- Macquarie Plains
- Coordinates: 42°43′01″S 146°55′01″E﻿ / ﻿42.717°S 146.917°E
- Country: Australia
- State: Tasmania
- Region: South-east
- LGA: Derwent Valley;
- Location: 17 km (11 mi) NW of New Norfolk;

Government
- • State electorate: Lyons;
- • Federal division: Lyons;

Population
- • Total: 44 (2016 census)
- Postcode: 7140
Localities around Macquarie Plains
| Glenora | Glenora, Gretna | Rosegarland, Gretna |
| Bushy Park, Glenora | Macquarie Plains | Rosegarland, Plenty |
| Bushy Park | Bushy Park, Plenty | Plenty |

= Macquarie Plains, Tasmania =

Macquarie Plains is a rural locality in the local government area of Derwent Valley in the South-east region of Tasmania. The locality is about 17 km north-west of the town of New Norfolk.
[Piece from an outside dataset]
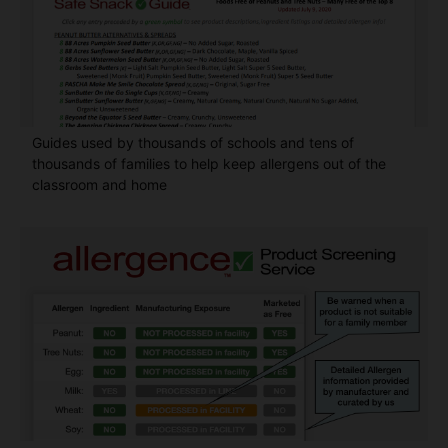
Guides used by thousands of schools and tens of
thousands of families to help keep allergens out of the
classroom and home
The 2016 census recorded a population of 44 for the state suburb of Macquarie Plains.

==History==
Macquarie Plains was gazetted as a locality in 1959. The locality was named in honour of New South Wales Governor Lachlan Macquarie.

==Geography==
The Derwent River forms most of the western boundary, all of the southern, and part of the eastern. It also flows through the central western section from north to south. The Derwent Valley rail line passes through from south-east to west.

==Road infrastructure==
The B61 route (Gordon River Road) enters from the north-east and runs through to the west, where it exits.